I have been trying to find a efficient Linear Container Data Structure which can support:
1. Fast access to any index
2. Fast insert after any index
For example:
Initial structure:
Index: 0 1 2 3 4 5
Data: 7 19 1 3 12 2
Accessing index 4 gives 12
Accessing index 5 gives 2
After I insert 5 after index 2:
Index: 0 1 2 3 4 5 6
Data: 7 19 1 5 3 12 2
Accessing index 4 now gives 3
Accessing index 5 gives 12
Vectors:
Vectors perform well for operation 1 (Access index i).
Linked lists:
Linked lists can perform well for operation 2 (Insert after index i) if we have a pointer to the node at index i.
Balanced binary trees:
- We can assign indices to every value inserted
- If the index is a b-bit number, the first value inserted gets index 2**(b-1)-1
- Every new value inserted is assigned an index that is an average of indices of previous and next elements.

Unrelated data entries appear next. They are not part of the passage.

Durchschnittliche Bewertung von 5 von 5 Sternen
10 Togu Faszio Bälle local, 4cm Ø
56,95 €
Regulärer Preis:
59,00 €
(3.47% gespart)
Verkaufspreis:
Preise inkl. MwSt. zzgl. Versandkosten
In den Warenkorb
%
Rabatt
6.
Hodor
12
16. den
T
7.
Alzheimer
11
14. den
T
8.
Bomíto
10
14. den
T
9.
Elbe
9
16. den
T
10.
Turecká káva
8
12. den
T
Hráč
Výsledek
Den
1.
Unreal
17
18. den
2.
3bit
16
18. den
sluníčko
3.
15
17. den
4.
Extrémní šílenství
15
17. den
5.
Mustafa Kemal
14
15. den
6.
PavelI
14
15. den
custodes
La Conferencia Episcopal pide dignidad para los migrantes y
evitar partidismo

- In this scheme, we can quickly reach a point where two values have neighboring indices. (Worst case O(b) operations.)
Does anyone have a better solution to handle these operations?
You can also share any known bounds on these operations (supported together) that you are aware of.

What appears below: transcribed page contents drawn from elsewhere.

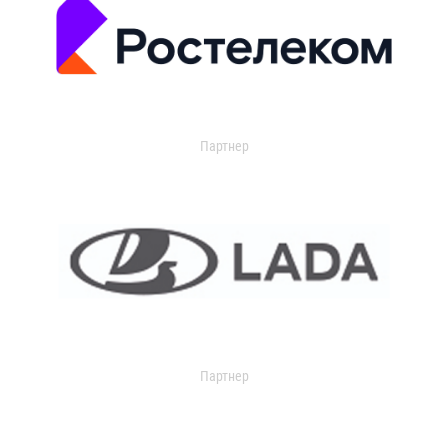
Партнер
Партнер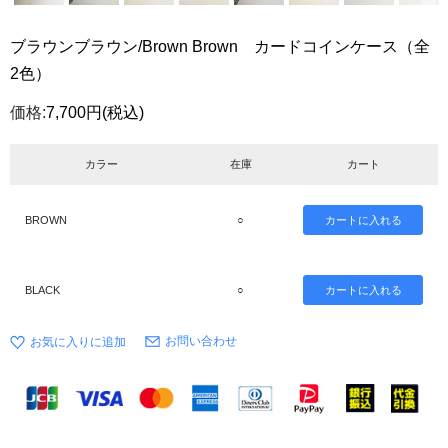
ブラウンブラウン/Brown Brown カードコインケース（全
2色）
価格:
7,700円
(税込)
カラー
在庫
カート
BROWN
○
BLACK
○
お問い合わせ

Auto comment: topic has been updated by NiKS001 (previous revision, new revision, compare).
Auto comment: topic has been updated by NiKS001 (previous revision, new revision, compare).
Hello! I'm not really sure if this is exactly what you're looking for, but there's a technique called "Square Root Decompostion" that works really well for these kind of problems! Let's create a vector of linked lists! In position i (counting from 1) of your vector, you'd have a linked list that contained the elements [(i — 1) * sqrt(n), i * sqrt(n) ). In other words, you'd have sqrt(N) positions, each containing sqrt(N) elements and end up with something like this:
V[1] = {0, 1, 2} V[2] = {3, 4, 5} V[3] = {6, 7, 8}.
Once you get this, it's easy to see the following: To find an element, you would only see in which position of the vector it's stored, and follow the linked list until you get to the desired element, taking O(1) for the first lookup and O(sqrt(N)) for the second one, and similarly, to insert an element, take the index, and just add it to the linked list (same time complexity). The problem with this second type of query is that a single list can eventually grow to be more than O(sqrt(N)), so every once in a while, recalculate the vector of linked lists. What's cool about this is that it usually works every time you have two types of queries that work linearly by themselves, but get ruined when combined. Just decompose your list into pieces of sqrt(N) size... Better than this, I can only think of a Self Balancing Binary Search Tree (such as a Treap), but I don't know of anything at most O(n).
Hi joseacaz,
Thanks for the suggestion. I did, indeed, try a similar train of thought. I tried to divide the sequence first into n**(1/k). Each section of the sub-level into (current-block-size)**(1/(k-1)). Each section of the new sub-level into (current-block-size)**(1/(k-2)) ... so on until (current-block-size)**(1/2). If only I could figure out the resizing of each component. The optimal result would then have been log(n) for lookup by choosing k as log(n). (My hunch is that insert would also be log(n) if only the resizing part was handled — could we employ something like table doubling?). The idea here leaves a lot of questions open.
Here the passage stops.